Proof of Euler's formula that doesn't use differentiation?
So I saw a 'proof' of the sine and cosine angle addition formulae, i.e. $\sin(x+y)=\sin x\cos y+\cos x \sin y$, using Euler's formula, $e^{ix}=\cos x+i\sin x$. By multiplying by $e^{iy}$, you can get the desired result.
However, this 'proof' appears to be circular reasoning, as all proofs I have seen of Euler's formula involve finding the derivative of the sine and cosine functions. But to find the derivative of sine and cosine from first principles requires the use of the sine and cosine angle addition formulae.
So is there any proof of Euler's formula that doesn't involve finding the derivative of sine or cosine? I know you can prove the trigonometric formulas geometrically, but it is more laborious to do.
For all real $z$, we have: $$e^z=\lim_{N\to\infty}\left(1+\frac zN\right)^N$$ so it seems like a good definition for complex $z$ as well. Letting $z=ix$ and using De Moivre and L'Hôpital gets you $\cos x+i\sin x$.
I will write down one of Eulers own proofs.
Euler starts with writing down De Moivres Formula (can be prooven by simple induction using some basic trig identities).
$$\cos(nx)+i\sin(nx)=\left( \cos(x)+i\sin(x)\right)^n$$
He says that $n$ is very large ($n \to \infty$) and $x$ is very small ($x\to 0$). The product of both will be a finite number called $\omega =nx$. Then he applies this as substitution for De Moivres Formula: $$\cos(\omega)+i\sin(\omega)=\left( \cos(\frac{\omega}{n})+i\sin(\frac{\omega}{n})\right)^n$$
Euler now applies the limit $n\to \infty$: $$\cos(\omega)+i\sin(\omega)=\lim_{n\to \infty}\left( \cos(\frac{\omega}{n})+i\sin(\frac{\omega}{n})\right)^n$$
using small angle aproximations $\cos(x)\approx 1$ and $\sin(x)\approx x$: $$\cos(\omega)+i\sin(\omega)=\lim_{n\to \infty}\left( 1+\frac{i\omega}{n}\right)^n=e^{i\omega}.$$
In the last line he applied the limit representation $e^x=\lim_{n\to \infty}(1+\frac{x}{n})^n$.

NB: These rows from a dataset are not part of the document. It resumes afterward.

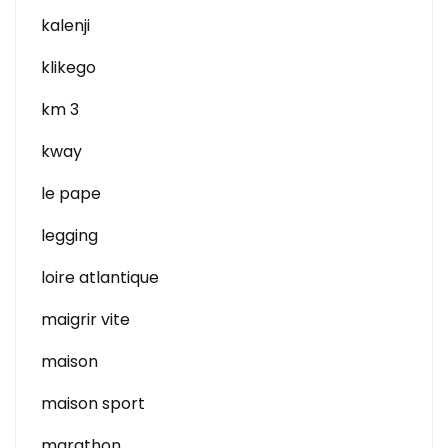
kalenji
klikego
km 3
kway
le pape
legging
loire atlantique
maigrir vite
maison
maison sport
marathon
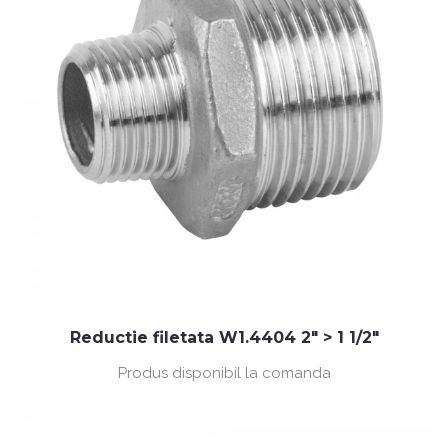
Reductie filetata W1.4404 2" > 1 1/2"
Produs disponibil la comanda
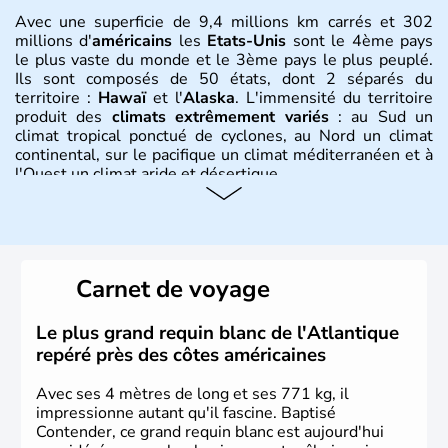
Avec une superficie de 9,4 millions km carrés et 302
millions d'
américains
les
Etats-Unis
sont le 4ème pays
le plus vaste du monde et le 3ème pays le plus peuplé.
Ils sont composés de 50 états, dont 2 séparés du
territoire :
Hawaï
et l'
Alaska
. L'immensité du territoire
produit des
climats extrêmement variés
: au Sud un
climat tropical ponctué de cyclones, au Nord un climat
continental, sur le pacifique un climat méditerranéen et à
l'Ouest un climat aride et désertique.
Histoire et administration
Les premiers habitants desEtats-Unis sont arrivés d'Asie
il y a environ 30 000 ans lors de la dernière glaciation.
Carnet de voyage
Plusieurs populations se sont succédées avant l'arrivée
des européens, suite à la découverte du continent par
Christophe Colomb en 1492. Les 13 colonies
Le plus grand requin blanc de l'Atlantique
britanniques proclament la Déclaration d'indépendance
repéré près des côtes américaines
en 1776 et adoptent leur première constitution en 1787.
La conquête de l'Ouest marque ensuite l'entrée dans une
Avec ses 4 mètres de long et ses 771 kg, il
phase de développement intense.
impressionne autant qu'il fascine. Baptisé
Contender, ce grand requin blanc est aujourd'hui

The proof might not be rigourus but it captures the main ideas in a very simple and beautiful way.
There is a way to prove Euler's formula without using power series. Try integrating $\frac {1}{1+x^2}$ using partial fractions to get a formula for the complex logarithm. You then have to use polar conversion formulas.
Another possible definition of sine and cosine is as solutions to the equation $$ u''+u=0, $$ with $\sin$ the one with $u(0)=0$, $u'(0)=1$, and $\sin$ defined as $-\cos'$ (uniqueness theorems implies this gives a workable definition). It is also apparent that if $u$ satisfies the equation, so does $au'$: $$ 0=a(u''+u)' = (au')''+(au'). $$ So we have the differential equation $$ \frac{d}{dx}(\cos{x}+i\sin{x}) = i(\cos{x}+i\sin{x}), $$ ($(\cos+i\cos')' = \cos'+i\cos''=\cos'+i\cos=i(\cos-i\cos')$) so $\cos{x}+i\sin{x}$ is a solution of $u'=iu$ with $u(0)=1$. But we know (from properties of the exponential, wherever you want to get them from) that $e^{ix}$ is also such a solution. Hence the uniqueness theorem gives $$ e^{ix}=\cos{x}+i\sin{x}. $$
Now, the addition formulae can also be proved by differentiation: we have that $$ u(x) = \sin{(x+y)} $$ is a solution to $u''+u=0$ with $u(0)=\sin{y}$, $u'(0)=\cos{y}$. Then uniqueness for differential equations implies that $$ u(x) = u(0)\cos{x}+u'(0)\sin{x} = \sin{y}\cos{x}+\cos{y}\sin{x}, $$ because $\cos$ and $\sin$ are linearly independent. You can do $\cos{(x+y)}$ in the same way.